Questa mattina, sentendo il radioascoltatore del “vergognaday”, mi è venuto in mente di fare una nuova ricorrenza. La ricorrenza del “rimorso e del perdono”, due stati d’animo, due atteggiamenti per raccogliere meglio l’eredità che i partigiani ci hanno lasciato, perché la vergogna non scivoli sulla nostra pelle come una “finta” e non ci lasci codardi come prima, come una mano di bianco, per rifarci. Guardando la storia, ci può essere una grande opportunità di rimorso per non aver fatto tutto quanto era in nostro potere per evitare eccidi e storture ideologiche.

Ho vissuto gli anni del terrorismo: se non avessi contribuito a sostenere una cooperativa che permetteva ad alcuni ex brigatisti di reinserirsi nel tessuto sociale, forse mi mancherebbe un pezzo di perdono. Si potrebbero anche qui ricordare tutti i morti per fame del mondo che passano sui nostri schermi televisivi, senza toccarci minimamente. Più semplicemente potrebbe starci un po’ di rimorso per non aver tolto la neve un po’ più in là della nostra porta, per aumentare con l’occasione la nostra partecipazione attiva al miglioramento del bene comune.

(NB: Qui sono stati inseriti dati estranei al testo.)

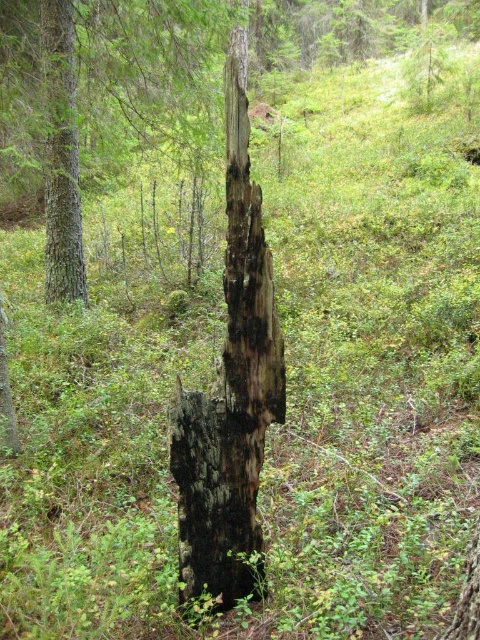 Question: From the image, what is the correct spatial relationship of charred wood stump at center in relation to charcoal wood stump at center?

Choices:
 (A) left
 (B) right

Answer: (A)

Question: Which object appears farthest from the camera in this image?

Choices:
 (A) charcoal wood stump at center
 (B) charred wood stump at center

Answer: (B)

Question: Which of these objects is positioned farthest from the charcoal wood stump at center?

Choices:
 (A) charred wood stump at center
 (B) smooth brown tree trunk at left

Answer: (A)

Question: Considering the real-world distances, which object is farthest from the charred wood stump at center?

Choices:
 (A) smooth brown tree trunk at left
 (B) charcoal wood stump at center

Answer: (B)

Question: Is charred wood stump at center wider than charcoal wood stump at center?

Choices:
 (A) yes
 (B) no

Answer: (A)

Question: Can you confirm if charcoal wood stump at center is positioned above smooth brown tree trunk at left?

Choices:
 (A) no
 (B) yes

Answer: (A) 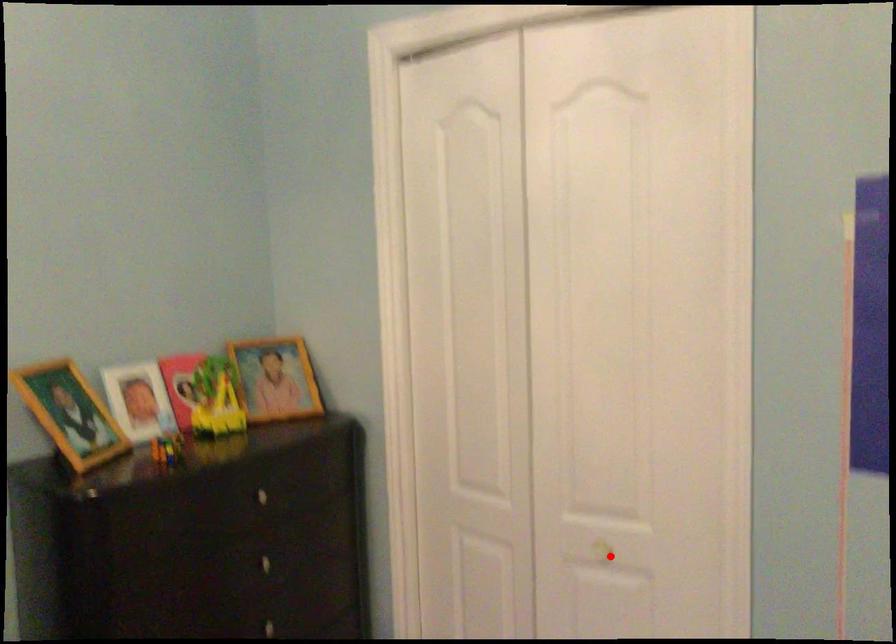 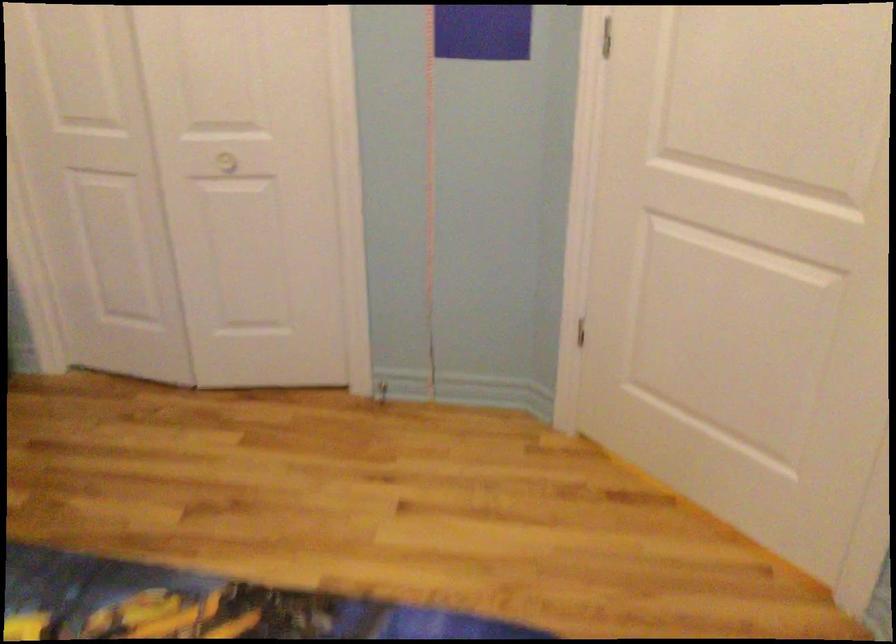 Where in the second image is the point corresponding to the highlighted location from the first image?

(227, 162) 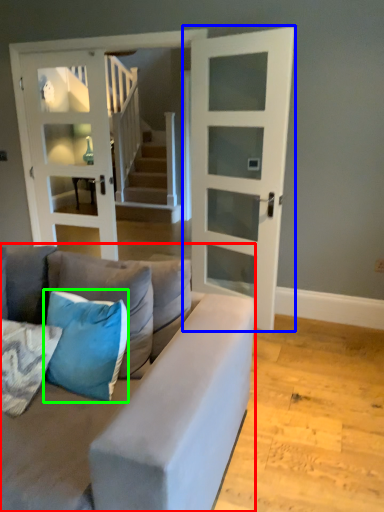 Question: Which is nearer to the studio couch (highlighted by a red box)? door (highlighted by a blue box) or pillow (highlighted by a green box).

Choices:
 (A) door
 (B) pillow

Answer: (B) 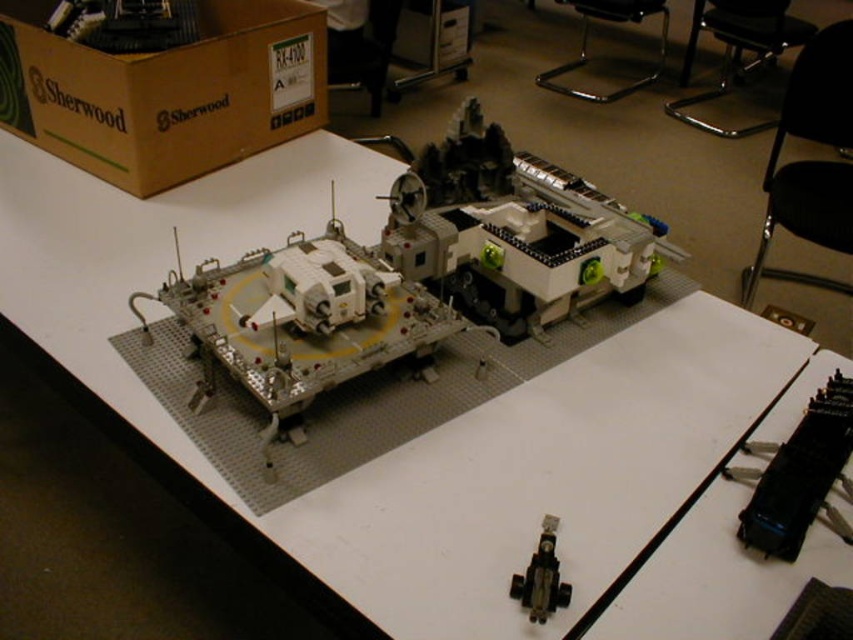 You are standing in front of a LEGO model of a space exploration vehicle displayed on a white table. You notice a specific point marked at coordinates (410, 275). What object is located at that point?

The point at coordinates (410, 275) corresponds to the beige plastic space vehicle at center.

You are an astronaut preparing for a mission and need to choose between the beige plastic space vehicle at center and the white plastic vehicle at center. Which one would you select if you prefer a larger spacecraft for better equipment storage?

The beige plastic space vehicle at center is larger than the white plastic vehicle at center, so you should choose the beige plastic space vehicle at center for better equipment storage.

You are an astronaut preparing to board a spacecraft. You see a beige plastic space vehicle at center and a white plastic vehicle at center. Which one is wider?

The beige plastic space vehicle at center is wider than the white plastic vehicle at center. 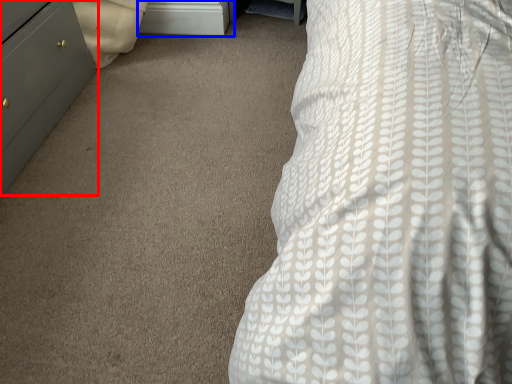 Question: Which point is closer to the camera, chest of drawers (highlighted by a red box) or file cabinet (highlighted by a blue box)?

Choices:
 (A) chest of drawers
 (B) file cabinet

Answer: (A) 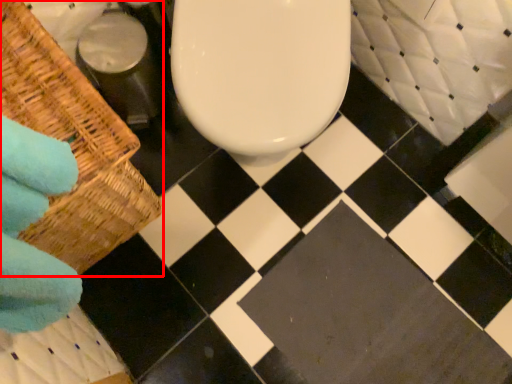 Question: Where is basket (annotated by the red box) located in relation to square in the image?

Choices:
 (A) right
 (B) left

Answer: (B) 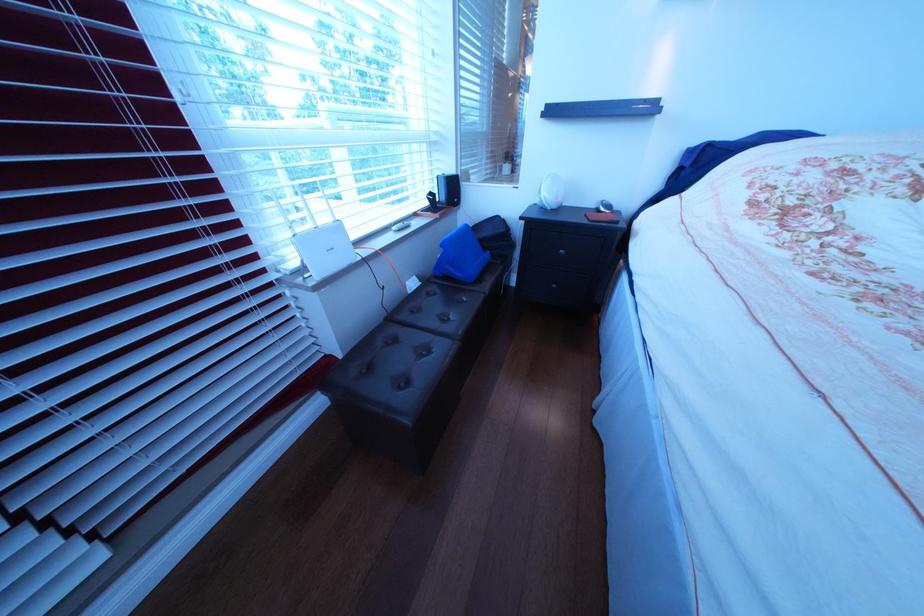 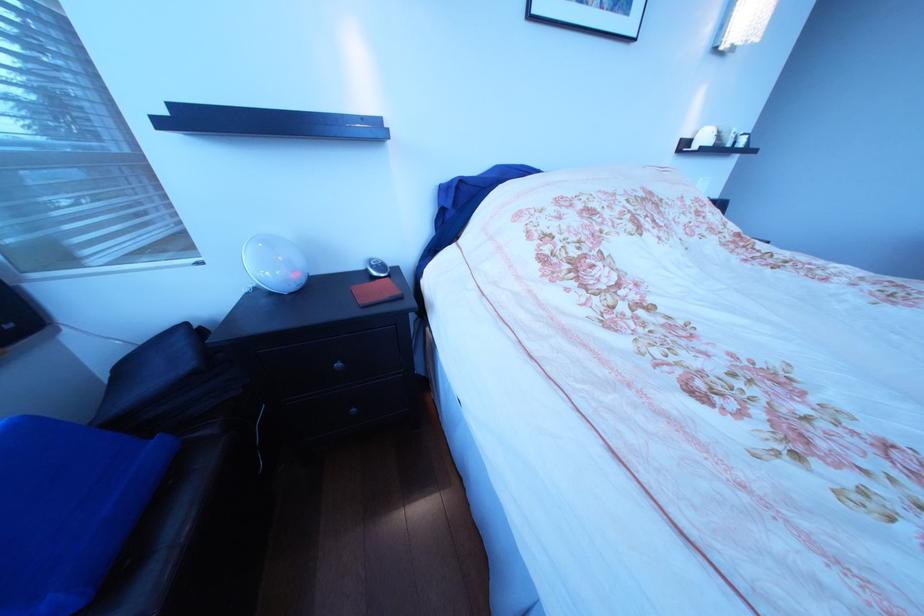 The point at [503,257] is marked in the first image. Where is the corresponding point in the second image?

(172, 450)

Noi italiani, abbiamo bisogno di meno giustificazioni e molte più “reprimende” che possiamo e dobbiamo darci serenamente noi. Siamo un popolo di indignati che all’occorrenza non prende una pala in mano, forse perché non sa più guardare oltre il suo orticello. È tempo di andarci a sedere sui cippi della storia che è passata vicino a noi.

Ora sul cippo dei partigiani c’è la neve. C’è la neve dell’indignazione troppo frequente per le cose che gli altri hanno fatto male. Ci sono la neve ed il freddo delle parole vuote, senza carità. Ma sappiamo che il sole arriverà e scioglierà. Così può essere per noi tutti. E allora propongo che il giorno del rimorso e del perdono si celebri il 21 marzo, quando il giorno incomincia a diventare più lungo della notte, il giorno in cui un tempo si ricordava san Benedetto, un santo che si era messo con le sue mani a costruire un’Europa nuova.